== What needs to be done ==
Extract from the entries below, exactly as given, only the lines from the line containing "ça slalom à Courch' (377, 1347)" to the line containing "sorties du club (50, 600)", both lines included.

*** Opening of Excerpted data ***

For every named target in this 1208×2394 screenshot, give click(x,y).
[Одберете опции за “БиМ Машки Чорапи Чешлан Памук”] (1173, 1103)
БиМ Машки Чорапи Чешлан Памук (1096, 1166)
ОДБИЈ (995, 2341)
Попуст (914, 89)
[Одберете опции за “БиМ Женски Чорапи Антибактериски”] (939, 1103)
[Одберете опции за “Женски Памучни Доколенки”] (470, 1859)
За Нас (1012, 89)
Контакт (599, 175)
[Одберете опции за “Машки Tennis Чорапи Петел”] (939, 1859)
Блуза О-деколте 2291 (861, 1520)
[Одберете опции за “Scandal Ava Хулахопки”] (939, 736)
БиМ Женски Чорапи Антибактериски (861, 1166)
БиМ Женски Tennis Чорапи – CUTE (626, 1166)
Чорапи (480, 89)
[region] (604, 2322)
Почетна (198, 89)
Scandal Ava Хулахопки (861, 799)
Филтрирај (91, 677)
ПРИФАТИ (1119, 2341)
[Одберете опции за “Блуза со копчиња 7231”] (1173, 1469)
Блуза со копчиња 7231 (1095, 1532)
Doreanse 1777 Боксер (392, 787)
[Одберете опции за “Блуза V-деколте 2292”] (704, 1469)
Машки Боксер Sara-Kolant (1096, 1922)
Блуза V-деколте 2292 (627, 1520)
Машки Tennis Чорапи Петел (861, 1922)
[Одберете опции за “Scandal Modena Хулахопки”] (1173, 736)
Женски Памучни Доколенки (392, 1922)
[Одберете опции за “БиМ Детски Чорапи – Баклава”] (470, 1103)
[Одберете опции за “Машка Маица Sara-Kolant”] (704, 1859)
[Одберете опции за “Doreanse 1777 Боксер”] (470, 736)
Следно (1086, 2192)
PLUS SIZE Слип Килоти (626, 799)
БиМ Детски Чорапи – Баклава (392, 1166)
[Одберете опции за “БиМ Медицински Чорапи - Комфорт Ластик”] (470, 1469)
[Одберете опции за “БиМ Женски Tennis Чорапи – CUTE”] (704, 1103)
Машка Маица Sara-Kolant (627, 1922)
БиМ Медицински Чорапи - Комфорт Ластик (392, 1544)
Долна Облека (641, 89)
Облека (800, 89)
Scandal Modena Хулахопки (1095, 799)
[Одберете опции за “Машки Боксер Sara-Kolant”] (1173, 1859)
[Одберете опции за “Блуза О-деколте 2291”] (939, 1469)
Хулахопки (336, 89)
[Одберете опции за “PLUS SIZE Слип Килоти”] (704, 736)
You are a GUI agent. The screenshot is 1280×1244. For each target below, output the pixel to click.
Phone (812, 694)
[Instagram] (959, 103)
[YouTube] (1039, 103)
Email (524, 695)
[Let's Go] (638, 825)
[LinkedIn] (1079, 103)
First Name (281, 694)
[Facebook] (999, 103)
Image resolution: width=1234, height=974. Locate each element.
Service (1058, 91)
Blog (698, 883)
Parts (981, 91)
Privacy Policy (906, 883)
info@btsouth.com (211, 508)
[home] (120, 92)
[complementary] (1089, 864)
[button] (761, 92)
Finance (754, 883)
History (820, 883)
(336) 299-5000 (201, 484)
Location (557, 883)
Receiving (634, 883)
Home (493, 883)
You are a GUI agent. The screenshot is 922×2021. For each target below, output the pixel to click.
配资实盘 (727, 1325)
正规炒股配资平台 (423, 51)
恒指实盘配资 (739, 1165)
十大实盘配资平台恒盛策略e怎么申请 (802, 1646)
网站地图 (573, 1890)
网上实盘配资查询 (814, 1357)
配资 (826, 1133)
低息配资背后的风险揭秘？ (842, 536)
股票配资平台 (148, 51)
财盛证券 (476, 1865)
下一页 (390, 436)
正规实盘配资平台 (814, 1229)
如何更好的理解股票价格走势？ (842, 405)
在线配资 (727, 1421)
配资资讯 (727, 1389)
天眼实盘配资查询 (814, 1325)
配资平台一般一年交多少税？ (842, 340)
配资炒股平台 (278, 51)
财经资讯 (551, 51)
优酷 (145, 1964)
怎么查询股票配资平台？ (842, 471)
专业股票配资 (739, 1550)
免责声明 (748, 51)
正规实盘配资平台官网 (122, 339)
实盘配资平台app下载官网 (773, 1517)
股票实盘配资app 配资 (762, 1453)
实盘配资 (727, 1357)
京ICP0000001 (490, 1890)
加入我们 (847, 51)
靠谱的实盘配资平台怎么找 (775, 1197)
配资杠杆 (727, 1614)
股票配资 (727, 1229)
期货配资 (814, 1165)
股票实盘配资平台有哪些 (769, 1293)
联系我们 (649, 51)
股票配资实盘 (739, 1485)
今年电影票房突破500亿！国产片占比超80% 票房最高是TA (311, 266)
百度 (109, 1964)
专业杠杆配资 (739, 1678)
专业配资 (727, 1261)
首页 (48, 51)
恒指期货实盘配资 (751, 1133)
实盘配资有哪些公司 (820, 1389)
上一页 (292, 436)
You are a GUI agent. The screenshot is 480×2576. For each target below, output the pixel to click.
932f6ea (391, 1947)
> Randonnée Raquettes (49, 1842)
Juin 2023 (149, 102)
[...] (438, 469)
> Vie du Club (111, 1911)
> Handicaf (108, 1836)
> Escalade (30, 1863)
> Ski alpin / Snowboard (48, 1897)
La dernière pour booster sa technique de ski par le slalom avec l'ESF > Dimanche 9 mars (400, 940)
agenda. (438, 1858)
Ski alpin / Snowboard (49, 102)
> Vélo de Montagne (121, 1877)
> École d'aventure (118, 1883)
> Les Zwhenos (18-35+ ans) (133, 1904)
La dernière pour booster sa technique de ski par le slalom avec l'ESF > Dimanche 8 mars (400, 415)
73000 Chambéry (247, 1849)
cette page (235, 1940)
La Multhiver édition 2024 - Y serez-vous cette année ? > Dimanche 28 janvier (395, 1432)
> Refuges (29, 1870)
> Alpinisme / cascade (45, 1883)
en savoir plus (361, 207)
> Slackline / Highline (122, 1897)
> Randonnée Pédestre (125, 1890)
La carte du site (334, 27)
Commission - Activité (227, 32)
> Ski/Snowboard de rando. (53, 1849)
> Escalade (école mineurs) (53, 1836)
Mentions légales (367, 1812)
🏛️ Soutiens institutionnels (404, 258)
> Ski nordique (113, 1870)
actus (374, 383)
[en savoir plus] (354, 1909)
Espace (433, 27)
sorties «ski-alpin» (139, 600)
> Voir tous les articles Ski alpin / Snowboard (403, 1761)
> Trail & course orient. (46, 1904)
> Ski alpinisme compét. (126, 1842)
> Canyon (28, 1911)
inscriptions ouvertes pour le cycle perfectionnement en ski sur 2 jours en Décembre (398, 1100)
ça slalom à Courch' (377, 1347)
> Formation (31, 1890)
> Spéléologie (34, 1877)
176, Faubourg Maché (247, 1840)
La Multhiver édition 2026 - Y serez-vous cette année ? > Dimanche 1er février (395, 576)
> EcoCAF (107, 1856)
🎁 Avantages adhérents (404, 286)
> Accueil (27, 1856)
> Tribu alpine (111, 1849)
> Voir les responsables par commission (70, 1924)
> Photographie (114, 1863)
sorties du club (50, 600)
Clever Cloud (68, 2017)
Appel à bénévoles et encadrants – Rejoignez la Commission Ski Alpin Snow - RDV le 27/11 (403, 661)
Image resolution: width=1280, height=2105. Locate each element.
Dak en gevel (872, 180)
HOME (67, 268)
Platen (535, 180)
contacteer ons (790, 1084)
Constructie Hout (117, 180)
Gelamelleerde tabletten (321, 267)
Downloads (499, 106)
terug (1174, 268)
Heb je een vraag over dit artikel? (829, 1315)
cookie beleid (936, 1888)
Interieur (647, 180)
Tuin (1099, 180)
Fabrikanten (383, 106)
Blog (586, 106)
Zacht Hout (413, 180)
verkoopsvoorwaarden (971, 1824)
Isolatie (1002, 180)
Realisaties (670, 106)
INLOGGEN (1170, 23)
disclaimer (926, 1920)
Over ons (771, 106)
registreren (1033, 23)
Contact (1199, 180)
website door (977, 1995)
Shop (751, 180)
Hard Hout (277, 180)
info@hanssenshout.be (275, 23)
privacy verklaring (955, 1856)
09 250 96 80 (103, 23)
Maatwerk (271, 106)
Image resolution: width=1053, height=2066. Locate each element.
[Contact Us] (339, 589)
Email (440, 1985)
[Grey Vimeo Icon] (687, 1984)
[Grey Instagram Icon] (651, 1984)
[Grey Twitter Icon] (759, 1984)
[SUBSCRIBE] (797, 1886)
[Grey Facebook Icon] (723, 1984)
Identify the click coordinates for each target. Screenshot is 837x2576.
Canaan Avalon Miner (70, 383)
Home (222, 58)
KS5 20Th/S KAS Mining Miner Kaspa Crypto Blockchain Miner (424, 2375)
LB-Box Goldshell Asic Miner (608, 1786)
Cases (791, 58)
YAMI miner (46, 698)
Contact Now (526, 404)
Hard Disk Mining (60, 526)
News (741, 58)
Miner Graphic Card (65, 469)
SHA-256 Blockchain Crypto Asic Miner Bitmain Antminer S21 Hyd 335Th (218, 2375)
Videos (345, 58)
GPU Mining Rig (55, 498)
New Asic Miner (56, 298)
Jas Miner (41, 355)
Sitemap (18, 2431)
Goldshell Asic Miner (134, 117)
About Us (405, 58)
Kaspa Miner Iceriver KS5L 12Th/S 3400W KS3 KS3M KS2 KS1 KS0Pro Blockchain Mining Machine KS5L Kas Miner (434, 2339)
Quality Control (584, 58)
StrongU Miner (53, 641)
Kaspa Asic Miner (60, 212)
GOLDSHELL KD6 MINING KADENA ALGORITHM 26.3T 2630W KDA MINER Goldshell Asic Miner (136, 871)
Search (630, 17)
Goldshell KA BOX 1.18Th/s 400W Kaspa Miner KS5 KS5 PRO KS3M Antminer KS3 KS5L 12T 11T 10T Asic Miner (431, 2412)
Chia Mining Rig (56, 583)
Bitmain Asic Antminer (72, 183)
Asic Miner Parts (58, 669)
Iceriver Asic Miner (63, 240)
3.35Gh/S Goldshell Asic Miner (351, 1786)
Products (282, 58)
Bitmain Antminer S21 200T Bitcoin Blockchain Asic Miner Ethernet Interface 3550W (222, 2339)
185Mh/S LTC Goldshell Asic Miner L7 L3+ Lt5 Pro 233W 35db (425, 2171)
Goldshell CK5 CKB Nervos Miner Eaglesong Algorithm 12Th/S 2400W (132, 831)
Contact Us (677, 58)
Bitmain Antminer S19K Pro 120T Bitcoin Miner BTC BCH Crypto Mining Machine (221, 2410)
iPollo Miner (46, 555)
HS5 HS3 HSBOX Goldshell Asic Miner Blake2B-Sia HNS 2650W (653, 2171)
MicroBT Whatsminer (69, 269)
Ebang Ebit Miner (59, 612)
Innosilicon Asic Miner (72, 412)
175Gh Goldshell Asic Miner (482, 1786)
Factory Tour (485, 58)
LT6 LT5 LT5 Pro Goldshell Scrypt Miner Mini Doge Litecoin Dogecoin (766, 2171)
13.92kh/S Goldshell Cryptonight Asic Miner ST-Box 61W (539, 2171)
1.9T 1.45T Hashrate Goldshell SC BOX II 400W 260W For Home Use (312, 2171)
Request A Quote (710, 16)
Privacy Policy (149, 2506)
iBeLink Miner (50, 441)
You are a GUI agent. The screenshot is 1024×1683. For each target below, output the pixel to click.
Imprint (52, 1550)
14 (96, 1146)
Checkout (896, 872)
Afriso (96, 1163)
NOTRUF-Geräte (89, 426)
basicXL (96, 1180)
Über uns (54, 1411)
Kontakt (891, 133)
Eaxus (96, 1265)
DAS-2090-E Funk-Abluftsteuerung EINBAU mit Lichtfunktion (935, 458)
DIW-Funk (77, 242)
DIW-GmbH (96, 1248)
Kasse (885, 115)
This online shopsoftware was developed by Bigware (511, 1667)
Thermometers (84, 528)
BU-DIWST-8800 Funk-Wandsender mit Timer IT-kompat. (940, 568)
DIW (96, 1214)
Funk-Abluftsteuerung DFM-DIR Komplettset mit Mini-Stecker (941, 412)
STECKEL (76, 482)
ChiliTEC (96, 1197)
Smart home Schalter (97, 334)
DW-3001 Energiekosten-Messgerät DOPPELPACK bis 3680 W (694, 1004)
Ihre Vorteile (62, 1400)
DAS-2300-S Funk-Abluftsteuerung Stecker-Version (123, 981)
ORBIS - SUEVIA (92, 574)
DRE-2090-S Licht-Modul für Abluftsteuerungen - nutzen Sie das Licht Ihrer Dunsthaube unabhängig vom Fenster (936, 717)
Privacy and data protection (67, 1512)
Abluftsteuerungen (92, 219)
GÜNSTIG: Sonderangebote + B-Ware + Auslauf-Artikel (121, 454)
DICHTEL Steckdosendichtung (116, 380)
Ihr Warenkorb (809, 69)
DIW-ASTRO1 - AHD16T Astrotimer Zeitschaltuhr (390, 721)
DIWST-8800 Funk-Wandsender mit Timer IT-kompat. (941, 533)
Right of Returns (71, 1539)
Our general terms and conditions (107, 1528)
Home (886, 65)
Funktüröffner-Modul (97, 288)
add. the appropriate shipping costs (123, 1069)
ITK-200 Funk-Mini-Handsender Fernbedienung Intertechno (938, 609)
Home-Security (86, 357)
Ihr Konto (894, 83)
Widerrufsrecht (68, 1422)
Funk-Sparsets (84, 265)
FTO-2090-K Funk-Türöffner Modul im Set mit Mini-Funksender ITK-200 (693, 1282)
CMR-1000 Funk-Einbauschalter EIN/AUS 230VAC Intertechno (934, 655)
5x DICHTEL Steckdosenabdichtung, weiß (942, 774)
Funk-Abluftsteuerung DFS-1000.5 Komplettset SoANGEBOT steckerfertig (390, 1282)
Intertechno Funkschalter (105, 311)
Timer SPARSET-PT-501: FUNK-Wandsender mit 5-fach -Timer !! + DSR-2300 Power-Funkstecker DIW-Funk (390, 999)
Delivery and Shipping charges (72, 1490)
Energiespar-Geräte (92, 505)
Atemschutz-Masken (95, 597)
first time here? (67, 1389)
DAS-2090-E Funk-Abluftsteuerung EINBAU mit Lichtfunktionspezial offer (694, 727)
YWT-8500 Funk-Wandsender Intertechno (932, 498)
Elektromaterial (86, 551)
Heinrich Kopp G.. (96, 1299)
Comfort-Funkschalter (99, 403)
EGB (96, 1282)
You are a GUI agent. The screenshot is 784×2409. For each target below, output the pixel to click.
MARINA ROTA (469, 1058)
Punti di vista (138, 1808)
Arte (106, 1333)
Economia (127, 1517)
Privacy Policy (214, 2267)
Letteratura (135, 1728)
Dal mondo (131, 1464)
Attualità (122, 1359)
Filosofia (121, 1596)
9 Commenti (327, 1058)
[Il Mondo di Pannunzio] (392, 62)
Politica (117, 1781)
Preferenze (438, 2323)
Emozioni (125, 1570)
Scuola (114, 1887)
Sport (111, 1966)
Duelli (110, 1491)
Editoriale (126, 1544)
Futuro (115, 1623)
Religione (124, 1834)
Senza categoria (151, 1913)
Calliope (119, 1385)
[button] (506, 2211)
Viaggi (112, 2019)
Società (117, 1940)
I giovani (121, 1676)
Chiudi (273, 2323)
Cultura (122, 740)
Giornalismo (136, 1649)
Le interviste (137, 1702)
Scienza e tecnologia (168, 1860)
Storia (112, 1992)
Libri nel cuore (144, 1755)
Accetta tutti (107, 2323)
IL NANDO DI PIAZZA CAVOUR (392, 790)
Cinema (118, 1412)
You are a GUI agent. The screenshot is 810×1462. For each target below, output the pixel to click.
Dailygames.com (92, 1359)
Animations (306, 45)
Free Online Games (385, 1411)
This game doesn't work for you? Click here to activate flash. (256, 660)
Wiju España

*** Close of Excerpted data ***

== Answer section ==
ça slalom à Courch' (377, 1347)
> Formation (31, 1890)
> Spéléologie (34, 1877)
176, Faubourg Maché (247, 1840)
La Multhiver édition 2026 - Y serez-vous cette année ? > Dimanche 1er février (395, 576)
> EcoCAF (107, 1856)
🎁 Avantages adhérents (404, 286)
> Accueil (27, 1856)
> Tribu alpine (111, 1849)
> Voir les responsables par commission (70, 1924)
> Photographie (114, 1863)
sorties du club (50, 600)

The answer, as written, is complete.